[Opening Source data section]

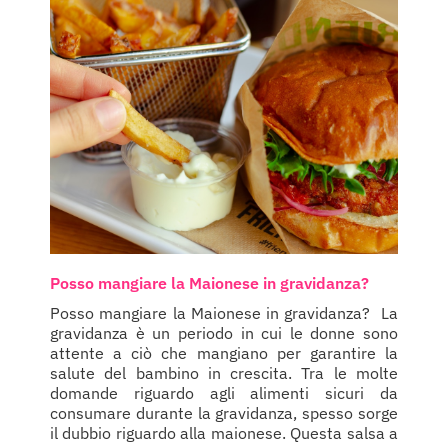
Posso mangiare la Maionese in gravidanza?
Posso mangiare la Maionese in gravidanza? La
gravidanza è un periodo in cui le donne sono
attente a ciò che mangiano per garantire la
salute del bambino in crescita. Tra le molte
domande riguardo agli alimenti sicuri da
consumare durante la gravidanza, spesso sorge
il dubbio riguardo alla maionese. Questa salsa a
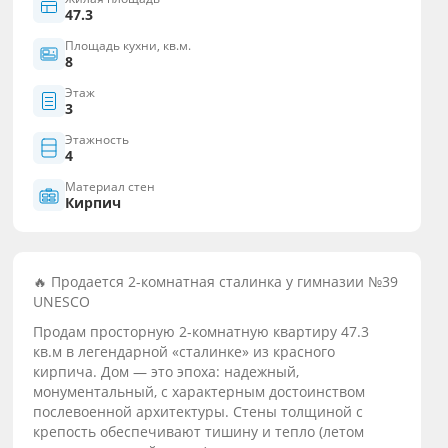
47.3
Площадь кухни, кв.м.
8
Этаж
3
Этажность
4
Материал стен
Кирпич
🔥 Продается 2-комнатная сталинка у гимназии №39
UNESCO
Продам просторную 2-комнатную квартиру 47.3
кв.м в легендарной «сталинке» из красного
кирпича. Дом — это эпоха: надежный,
монументальный, с характерным достоинством
послевоенной архитектуры. Стены толщиной с
крепость обеспечивают тишину и тепло (летом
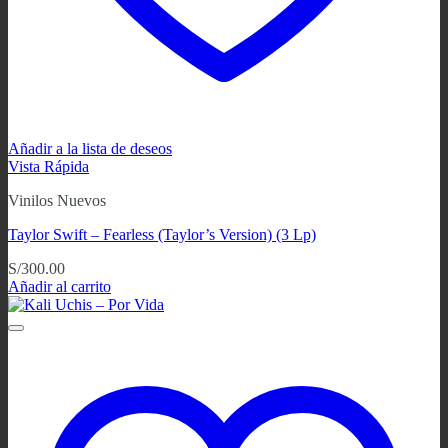
Añadir a la lista de deseos
Vista Rápida
Vinilos Nuevos
Taylor Swift – Fearless (Taylor’s Version) (3 Lp)
S/
300.00
Añadir al carrito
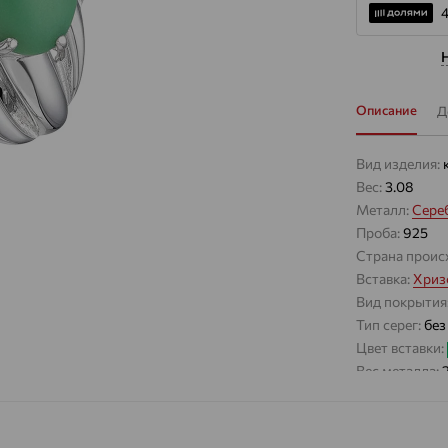
Описание
Д
Вид изделия:
Вес:
3.08
Металл:
Сере
Проба:
925
Страна проис
Вставка:
Хриз
Вид покрытия
Тип серег:
без
Цвет вставки:
Вес металла:
Наименование
Характеристик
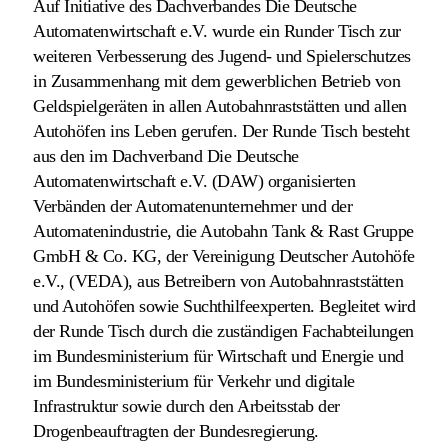
Auf Initiative des Dachverbandes Die Deutsche
Automatenwirtschaft e.V. wurde ein Runder Tisch zur
weiteren Verbesserung des Jugend- und Spielerschutzes
in Zusammenhang mit dem gewerblichen Betrieb von
Geldspielgeräten in allen Autobahnraststätten und allen
Autohöfen ins Leben gerufen. Der Runde Tisch besteht
aus den im Dachverband Die Deutsche
Automatenwirtschaft e.V. (DAW) organisierten
Verbänden der Automatenunternehmer und der
Automatenindustrie, die Autobahn Tank & Rast Gruppe
GmbH & Co. KG, der Vereinigung Deutscher Autohöfe
e.V., (VEDA), aus Betreibern von Autobahnraststätten
und Autohöfen sowie Suchthilfeexperten. Begleitet wird
der Runde Tisch durch die zuständigen Fachabteilungen
im Bundesministerium für Wirtschaft und Energie und
im Bundesministerium für Verkehr und digitale
Infrastruktur sowie durch den Arbeitsstab der
Drogenbeauftragten der Bundesregierung.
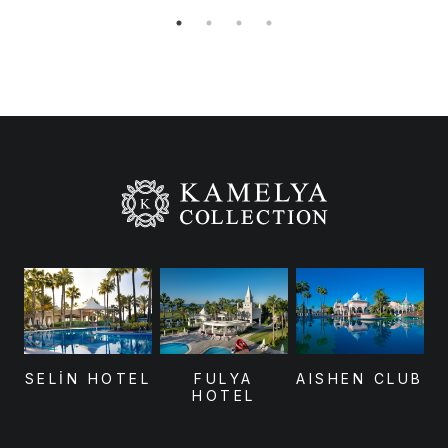
SELİN HOTEL
FULYA
AISHEN CLUB
HOTEL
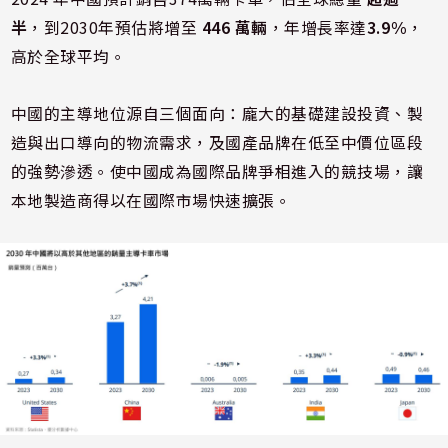
半
，到2030年預估將增至
446 萬輛
，年增長率達
3.9%
，
高於全球平均。
中國的主導地位源自三個面向：龐大的基礎建設投資、製
造與出口導向的物流需求，及國產品牌在低至中價位區段
的強勢滲透。使中國成為國際品牌爭相進入的競技場，讓
本地製造商得以在國際市場快速擴張。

[Closing Source data section]

Set out nothing but the lines from the line with "послевоенной архитектуры. Стены толщиной с" through the end of the material, reproduced exactly, both ends included, pictures omitted.

послевоенной архитектуры. Стены толщиной с
крепость обеспечивают тишину и тепло (летом
Añadir a la lista de deseos
Vista Rápida
Vinilos Nuevos
Taylor Swift – Fearless (Taylor’s Version) (3 Lp)
S/
300.00
Añadir al carrito
Описание
Д
Вид изделия:
Вес:
3.08
Металл:
Сере
Проба:
925
Страна проис
Вставка:
Хриз
Вид покрытия
Тип серег:
без
Цвет вставки:
Вес металла:
Наименование
Характеристик
Auf Initiative des Dachverbandes Die Deutsche
Automatenwirtschaft e.V. wurde ein Runder Tisch zur
weiteren Verbesserung des Jugend- und Spielerschutzes
in Zusammenhang mit dem gewerblichen Betrieb von
Geldspielgeräten in allen Autobahnraststätten und allen
Autohöfen ins Leben gerufen. Der Runde Tisch besteht
aus den im Dachverband Die Deutsche
Automatenwirtschaft e.V. (DAW) organisierten
Verbänden der Automatenunternehmer und der
Automatenindustrie, die Autobahn Tank & Rast Gruppe
GmbH & Co. KG, der Vereinigung Deutscher Autohöfe
e.V., (VEDA), aus Betreibern von Autobahnraststätten
und Autohöfen sowie Suchthilfeexperten. Begleitet wird
der Runde Tisch durch die zuständigen Fachabteilungen
im Bundesministerium für Wirtschaft und Energie und
im Bundesministerium für Verkehr und digitale
Infrastruktur sowie durch den Arbeitsstab der
Drogenbeauftragten der Bundesregierung.
SELİN HOTEL
FULYA
AISHEN CLUB
HOTEL
半
，到2030年預估將增至
446 萬輛
，年增長率達
3.9%
，
高於全球平均。
中國的主導地位源自三個面向：龐大的基礎建設投資、製
造與出口導向的物流需求，及國產品牌在低至中價位區段
的強勢滲透。使中國成為國際品牌爭相進入的競技場，讓
本地製造商得以在國際市場快速擴張。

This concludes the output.